Akil trat näher. Sein angenehmer Duft aus feuchter Erde drang in meine Nase. »Versteh mich nicht falsch, ich fände es echt schön, wenn ihr beide mehr sein könntet, doch ich habe irgendwie das Gefühl, dass du mit zu vielen Bällen jonglierst.«
»Du klingst genauso kryptisch wie Ilai.«
»Ich denke, dass du Anna gar nicht willst, sondern sie als Ersatz hernimmst, um dich von Jess abzulenken. War das unkryptisch genug?«
»Wie zum Teufel kommst du auf das dünne Brett? Jess geht mir auf die Nerven, mehr nicht.«
Akil grinste schelmisch und legte beide Arme auf meine Schultern, wie es eben große Brüder taten, wenn sie mit dem unvernünftigen Kleinen sprechen. »Wenn du dir das weiter einreden willst, kannst du das meinetwegen tun. Ich habe gesehen, wie du sie anschaust, sobald du dich unbeobachtet fühlst. Zwischen euch beiden knistert die Atmosphäre, ich spüre sowas, also versuche es gar nicht erst zu leugnen. Mir ist es auch grundsätzlich egal, mit wem du anbandelst, das weißt du. Nur nimm bitte nicht Anna als Puffer dazwischen, das hat sie nicht verdient.«
Das hatte sie wirklich nicht, und es lag mir nichts ferner, als mit ihren Gefühlen zu spielen. Ich streifte Akils Hände von meinen Schultern. »Hier noch mal zum Mitschreiben für dich: Zwischen Anna und mir läuft nichts und das wird es auch nie. Genauso wenig wie mit Jess. Ich kann sie nicht mal anfassen, ohne durchzudrehen. Nicht gerade die beste Grundlage für eine funktionierende Beziehung.«
»Es gibt für jedes Problem eine Lösung.«
Vielleicht nicht für dieses. »Wie dem auch sei, hilf mir lieber suchen und laber mich nicht voll, sonst sind wir hier bis zum Sankt-Nimmerleins-Tag.«
»Wie willst du in diesem Müll überhaupt einen kleinen Anhänger finden?«
»Keine Ahnung.« Es war bedauerlich, dass wir keinen Suchzauber anwenden konnten. Der würde nur funktionieren, wenn ich noch die Kette hätte, an der der Stein gehangen hatte.
Akil lief tiefer ins Kirchenschiff. Seine Schritte hallten von den Wänden wider, genau wie seine Stimme. »Ist es eigentlich okay für dich, hier zu sein?«
»Ich versuche, nicht zu viel darüber nachzudenken.« Akil kannte im Grunde nur die Eckdaten meiner Vergangenheit. Wann ich vor der Kirche ausgesetzt worden war, wann meine Empathie ausgebrochen und wann der Brand gewesen war. Ich hatte mich immer sehr bedeckt mit allem gehalten. Es erschien mir unnötig, über diese Zeit zu plaudern. Sie war vorbei. Das hier war vorbei. Ich bückte mich und schob einen großen Brocken weg. Er war auf einer Seite glatt geschliffen, auf der anderen porös. Vermutlich war er von einem der Deckenbögen abgebrochen. Außer noch mehr Dreck förderte ich leider nichts zutage.

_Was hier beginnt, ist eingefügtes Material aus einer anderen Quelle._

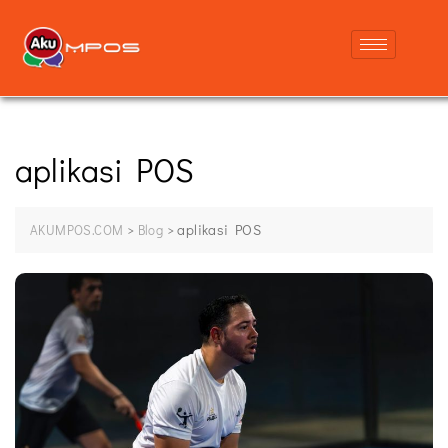
aplikasi POS
>
>
aplikasi POS
AKUMPOS.COM
Blog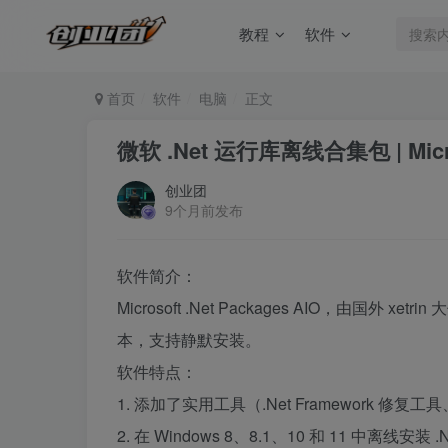
教程
软件
首页
软件
电脑
正文
微软 .Net 运行库离线合集包 | Micros
创业团
9个月前发布
软件简介：
Microsoft .Net Packages AIO，由国外 
本，支持静默安装。
软件特点：
1. 添加了实用工具（.Net Framework 修复工具
2. 在 Windows 8、8.1、10 和 11 中离线安装 .Ne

Ich rotierte den Nacken, bis die Wirbel knackten, und blickte an die Stelle, an der früher das Jesuskreuz hinter dem Altar gehangen hatte. »Ein wenig Hilfe wäre nicht schlecht.« Normalerweise betete ich nie, obwohl ich in einem Gotteshaus aufgewachsen war. In all den Jahren hatte Mikael es nie geschafft, mich von seinem Glauben zu überzeugen. Dabei gab es viele Seelenwächter, die ihrer eigenen Religion nachgingen. William zum Beispiel war ein strenger Katholik und trug stets sein Kreuz neben seinem Seelenwächteramulett am Hals. Kirian war Hindu, Akil betete ab und an zu seinen alten Göttern aus Persien …
»Akil, vielleicht sollten wir …« Ein kalter Windhauch streifte meine Haut. Ich drehte mich um und spähte in die Richtung. Eine der Seitentüren stand offen. Es war nichts Außergewöhnliches zu erkennen, aber irgendwie verspürte ich den Drang, nach draußen zu gehen. Ich lief zu der Tür und trat ins Freie. Die hohe Mauer zeichnete sich blass in der Nacht ab. Weiter links war der ehemalige Haupteingang, der nach dem Brand zugemauert wurde. Man konnte im Grunde das Gelände nur über die Rückseite betreten. Ich ging an der Kirche entlang, und als ich um die erste Ecke bog, spürte ich es wieder: ein Kribbeln im Nacken.